Pharma to tourism: Top firms under I-T dept lens over advance tax payment

Many companies in sectors like pharma, tourism defer payment despite growth

Income Tax, Tax
Shrimi Choudhary Mumbai
Last Updated : Nov 03 2018 | 9:11 AM IST
The income-tax (I-T) department is set to crack down on dozens of marquee companies which are among leading advance tax payers, but paid less even when their business was doing well.

According to I-T sources, the department conducted an extensive analysis where it found that companies from sectors such as pharmaceuticals, hospitality, entertainment and tourism were deferring advance tax payments.
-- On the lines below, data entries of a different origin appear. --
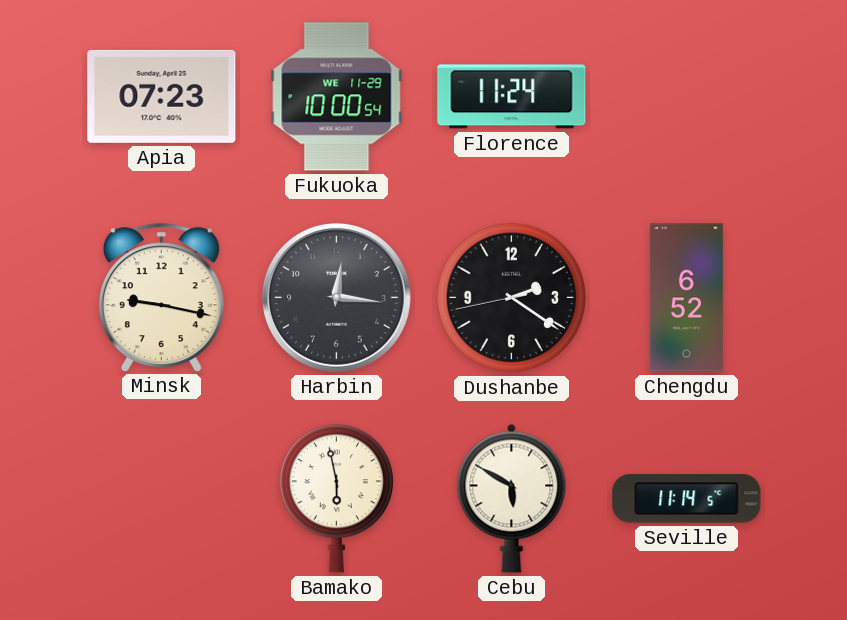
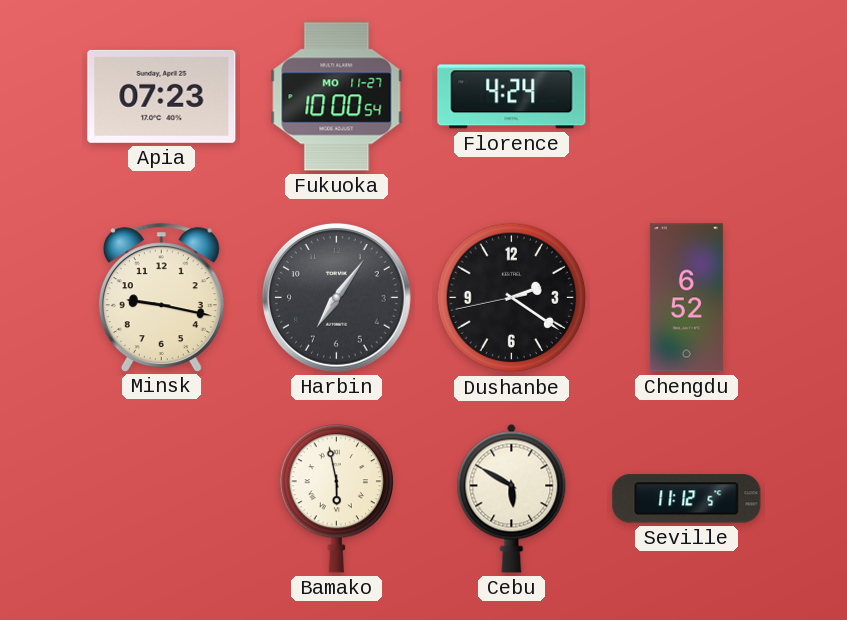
Fukuoka date: WE 11-29 -> MO 11-27
Florence: 11:24 -> 4:24
Harbin: 12:16 -> 7:06
Seville: 11:14 -> 11:12
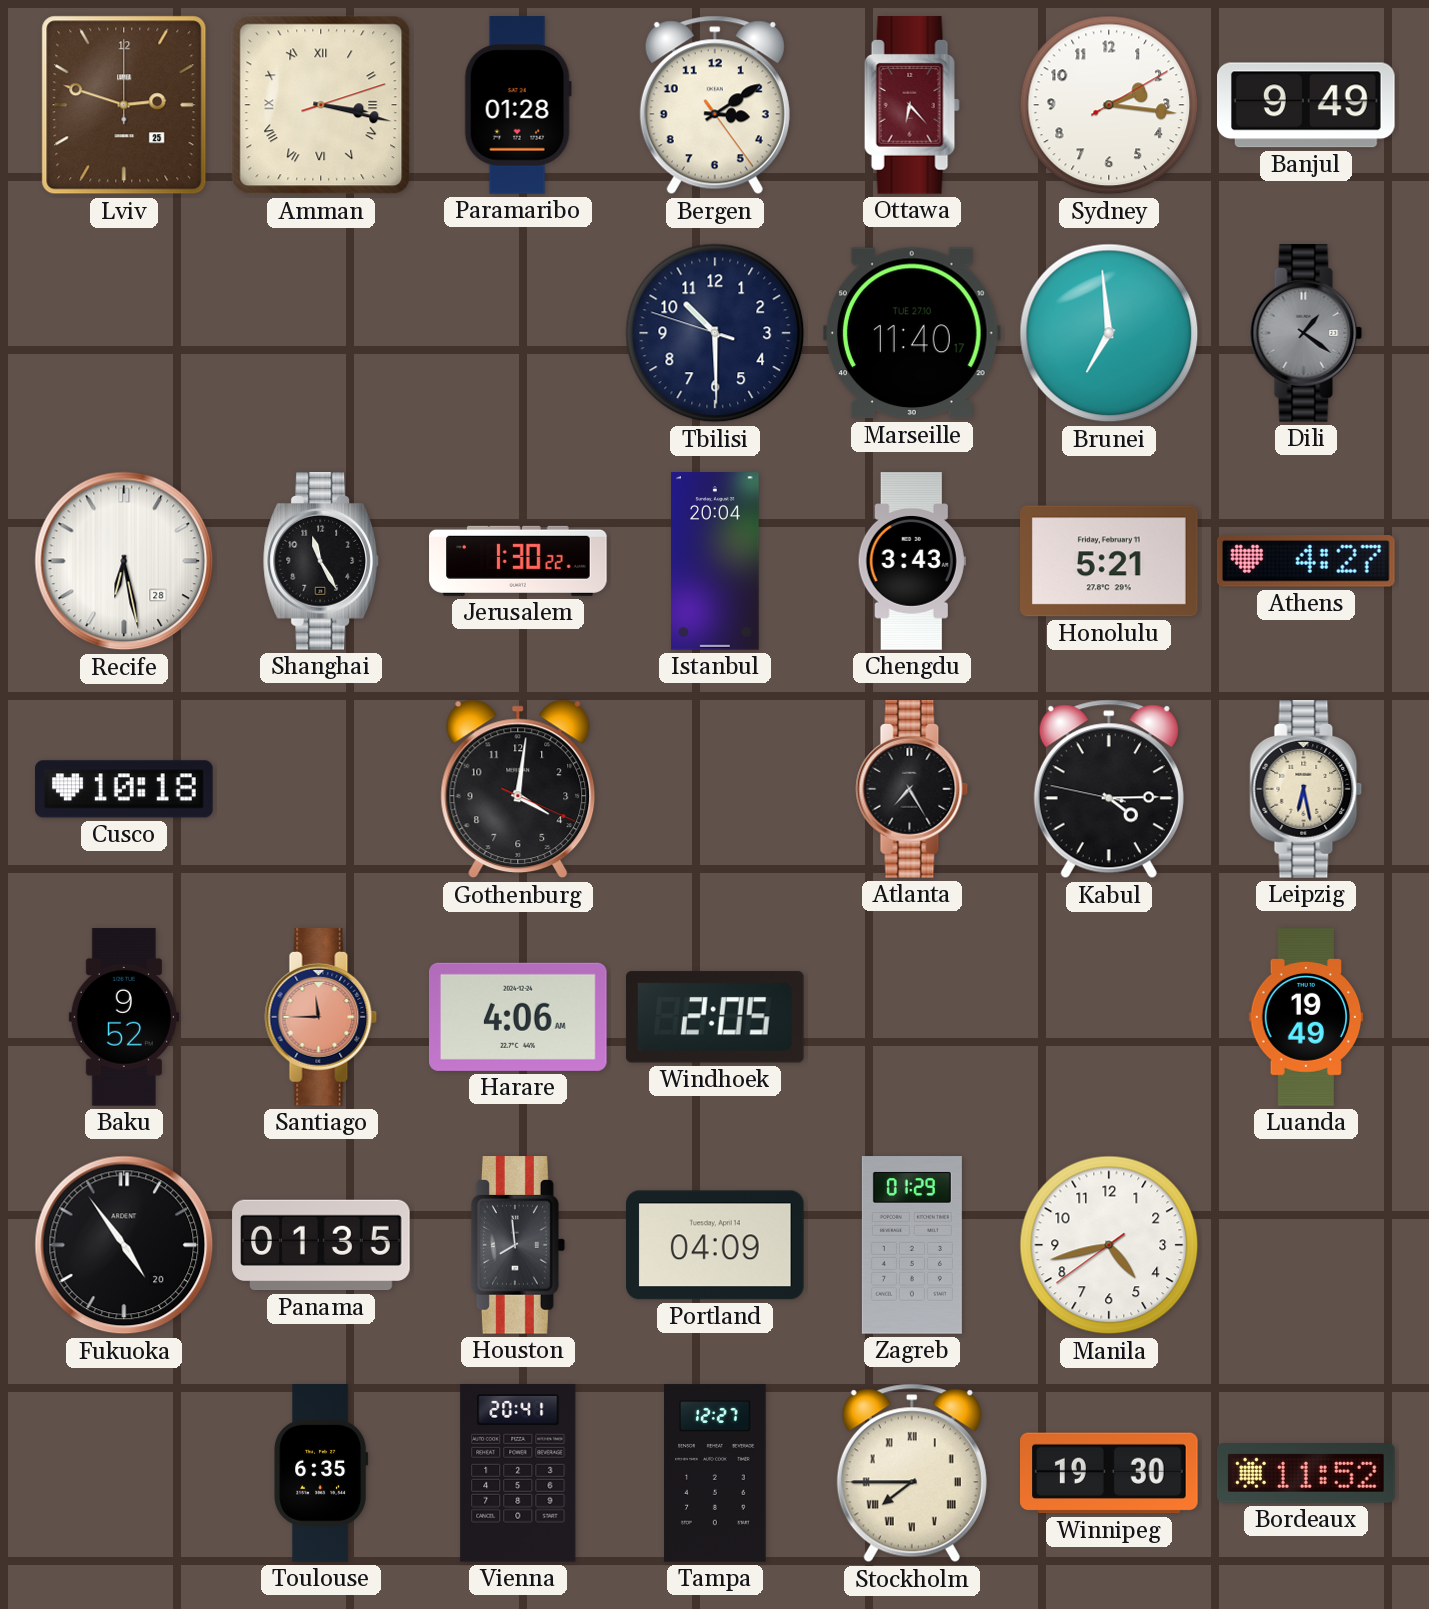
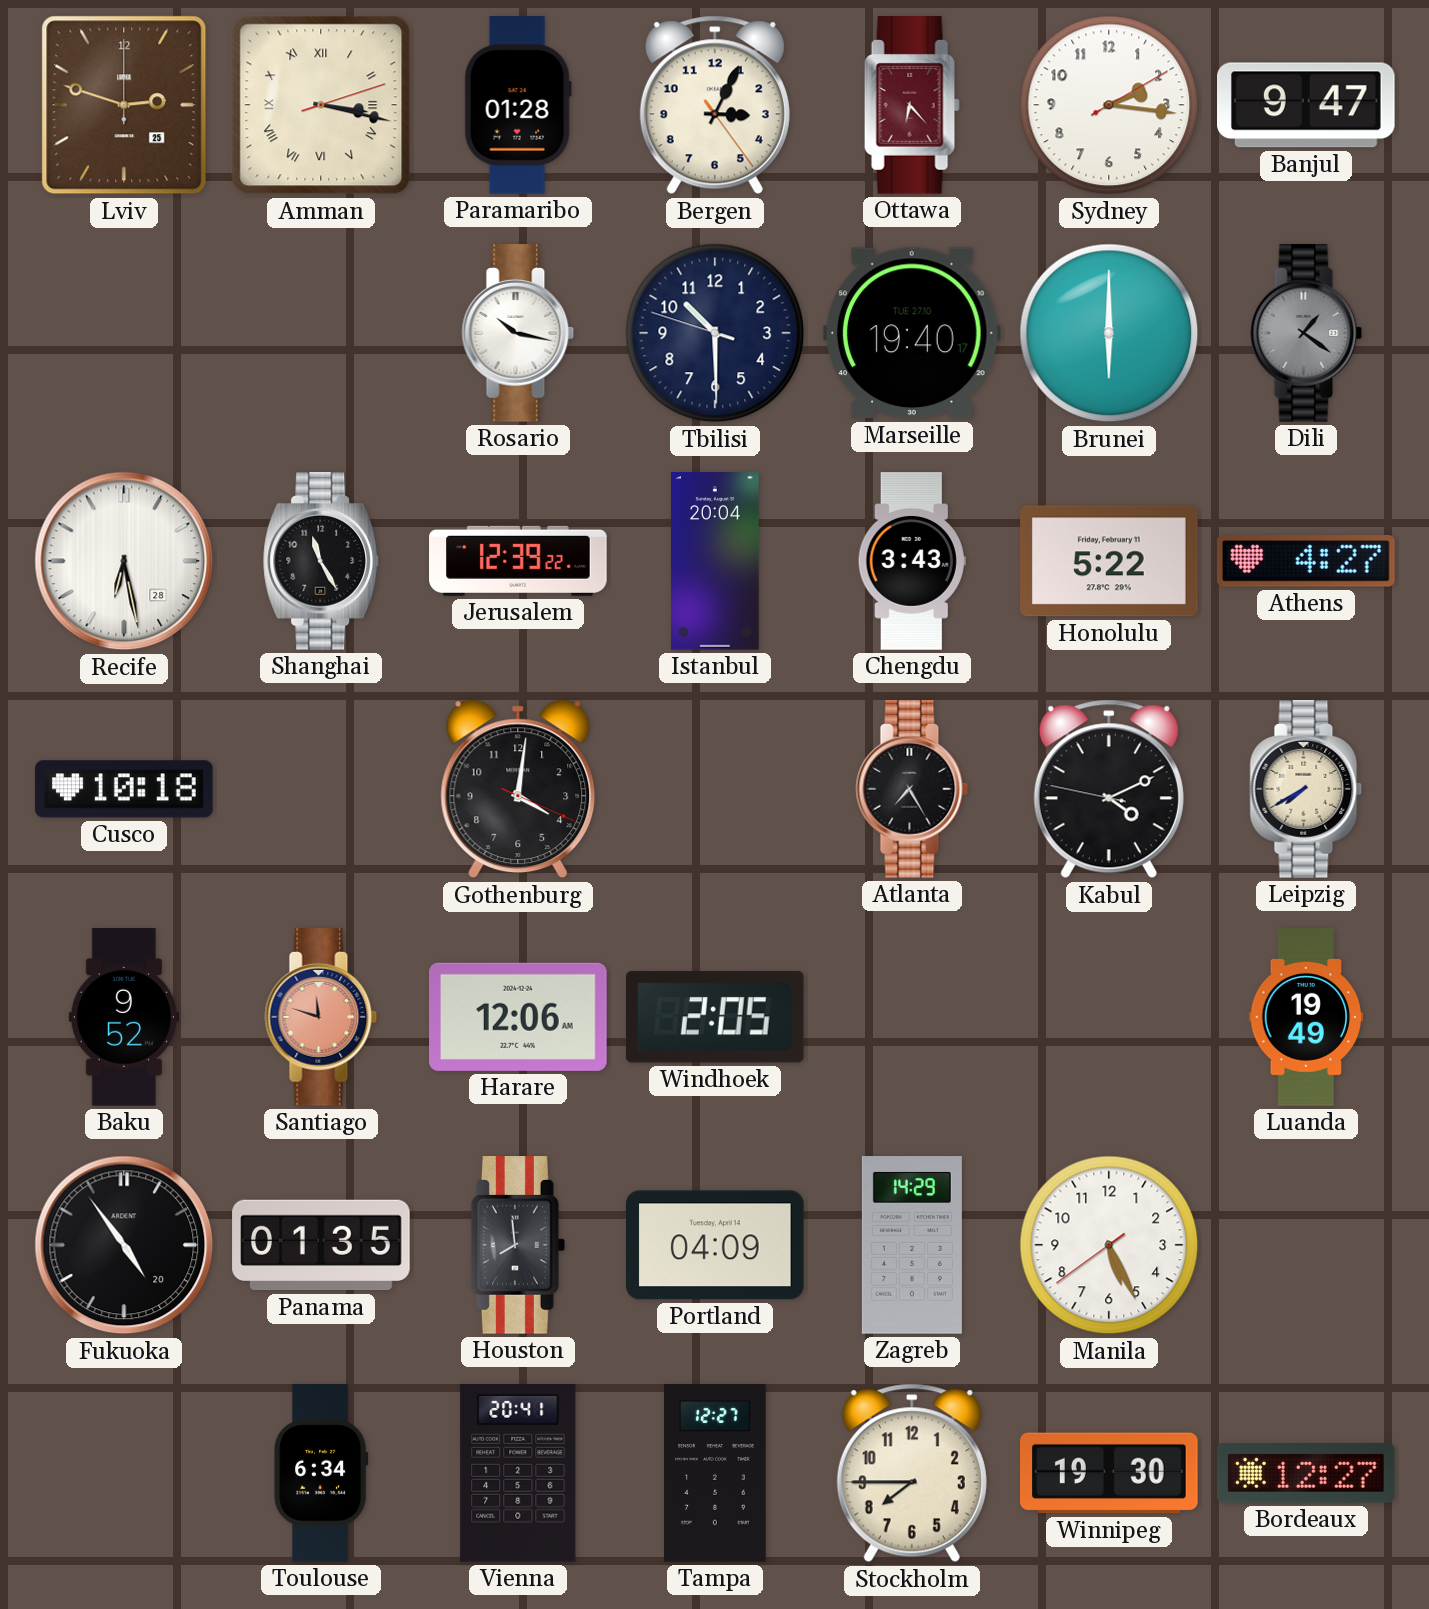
Bergen: 3:09 -> 3:04
Banjul: 9:49 -> 9:47
Rosario: none -> 10:17
Marseille: 11:40 -> 19:40
Brunei: 6:59 -> 6:00
Jerusalem: 1:30 -> 12:39
Honolulu: 5:21 -> 5:22
Kabul: 4:14 -> 4:10
Leipzig: 6:28 -> 7:40
Santiago: 11:45 -> 11:48
Harare: 4:06 -> 12:06
Zagreb: 01:29 -> 14:29
Manila: 4:42 -> 5:25
Toulouse: 6:35 -> 6:34
Stockholm numerals: Roman -> Arabic
Bordeaux: 11:52 -> 12:27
The tax sleuths also discovered that there were lower payments even when growth was intact.

“While examining the quarterly financial results to estimate these assessees’ advance tax liability, it was observed that that the payment was not commensurate with the profit earned,” said an I-T official.

Besides, they also found that some of the taxpayers had paid less without citing any proper reason. “The I-T department has made a separate list of such taxpayers which showed huge differences between the income and expenses to defer the payment,” official said.


According to an official, the department has sought an explanation from these companies over the mismatch in earnings and source of money allocated for investments in their books.

Besides, the department has also analysed top defaulters in tax deducted at source (TDS) and plans to follow up or dispose of such cases. Sources said that the tax department has also drawn a list of 10,000 entities which have not filed TDS and issued notices to them.

“We have been conducting on-the-spot verification where the team of tax officials pay a surprise visit to the business premises of firms suspected for TDS default and ask them to pay the amount immediately, in cases where they are unable to justify the offence,” said another tax official.

The move comes after the Central Board of Direct Taxes (CBDT), in a recent review meeting, asked tax sleuths to focus more on collection of advance tax and TDS. I-T officers will also pursue insolvent companies.


The CBDT also discussed some actions which could help it shore up the direct tax revenue kitty which looks difficult in the current scenario. This is because the financial sector is grappling with a liquidity issues.

During this review meeting, CBDT noted that the prosecution list in case of TDS collection has been increasing and the trend of not filing TDS by the defaulters is in sharp contrast to other companies in similar businesses.

Sources said the department, however, is confident of achieving the ambitious target of Rs 11.5 trillion in direct taxes. In the six months ended September 30, 2018, gross direct tax collections rose 16.7 per cent to Rs 5.47 trillion compared to the year-ago period. While gross corporate tax collection went up 19.5 per cent, personal income tax growth stood at 19.1 per cent. Advance tax collections up to September were up 18.9 per cent, of which Mumbai, witnessed a growth of 15.4 per cent.